Reputation: 8009
I have questions on Backoff policy below:
1 Can it be used for both Publiser (enqueue messages) and Subscriber (dequeue messages)?
2 Is Rebus Backoff policy same as Polly's Retry? But the description below mentions idle time, which I am a bit confused.
//
// Summary:
// Configures the timespans to wait when backing off polling the transport during
// idle times. backoffTimes must be a sequence of timespans, which indicates the
// time to wait for each second elapsed being idle. When the idle time exceeds the
// number of timespans, the last timespan will be used.
public static void SetBackoffTimes(this OptionsConfigurer configurer, params TimeSpan[] backoffTimes);
Configure.With(...)
.(...)
.Options(o => {
o.SetBackoffTimes(
TimeSpan.FromMilliseconds(100),
TimeSpan.FromMilliseconds(200),
TimeSpan.FromSeconds(1)
);
})
.Start();
3 Does Rebus support Polly extension? For example, exponential back-off plus some jitter like at the bottom
Random jitterer = new Random();
Policy
.Handle<HttpResponseException>() // etc
.WaitAndRetry(5, // exponential back-off plus some jitter
retryAttempt => TimeSpan.FromSeconds(Math.Pow(2, retryAttempt))

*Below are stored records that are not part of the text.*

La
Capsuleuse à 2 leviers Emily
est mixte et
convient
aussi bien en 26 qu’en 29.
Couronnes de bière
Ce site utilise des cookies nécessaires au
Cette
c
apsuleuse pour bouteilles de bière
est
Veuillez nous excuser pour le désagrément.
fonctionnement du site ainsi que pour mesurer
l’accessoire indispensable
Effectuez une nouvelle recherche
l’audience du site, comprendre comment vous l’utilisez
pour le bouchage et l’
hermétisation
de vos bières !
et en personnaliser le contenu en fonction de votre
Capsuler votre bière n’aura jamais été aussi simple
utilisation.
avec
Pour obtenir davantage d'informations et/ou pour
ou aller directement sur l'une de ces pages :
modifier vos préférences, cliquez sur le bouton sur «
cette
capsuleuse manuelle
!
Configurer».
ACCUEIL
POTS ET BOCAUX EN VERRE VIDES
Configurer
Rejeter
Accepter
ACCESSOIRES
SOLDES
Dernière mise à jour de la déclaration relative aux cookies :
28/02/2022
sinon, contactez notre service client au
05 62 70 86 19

+ TimeSpan.FromMilliseconds(jitterer.Next(0, 100))
);
4 I cannot find ISyncBackoffStrategy
on the latest Rebus nutget. Is it deprecated?
Configure.With(...)
.(...)
.Options(o => {
o.Register<ISyncBackoffStrategy>(c => {
var strategy = new MyOwnBackoffStrategy();
return strategy;
});
})
.Start();
https://github.com/rebus-org/Rebus/wiki/Back-off-strategy
Upvotes: 1
Views: 528
Reputation: 18628
Rebus' backoff strategy is used only by a message consumer, so it can relax while there is less work to do.
It's not about RETRY, it's more about being easy on the CPU in quiet times.

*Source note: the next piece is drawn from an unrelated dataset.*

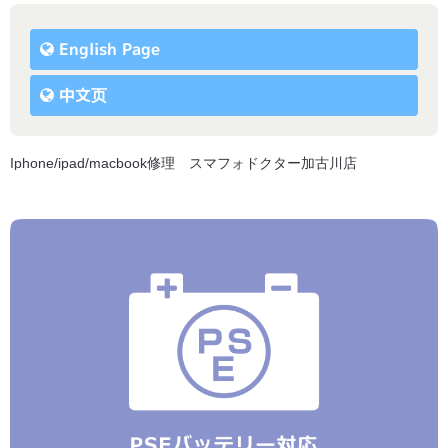
English Page
中文页
Iphone/ipad/macbook修理 スマフォドクター加古川店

The term "idle time" in the documentation simply means "time, where no messages have been received". So, as long as there's messages in the queue, Rebus will process messages as fast as you can handle them, but if suddenly the queue is empty, then it will gradually poll less and less frequently.
You can implement your own backoff strategy by implementing IBackoffStrategy
(that's what it's called now, I've updated the wiki accordingly).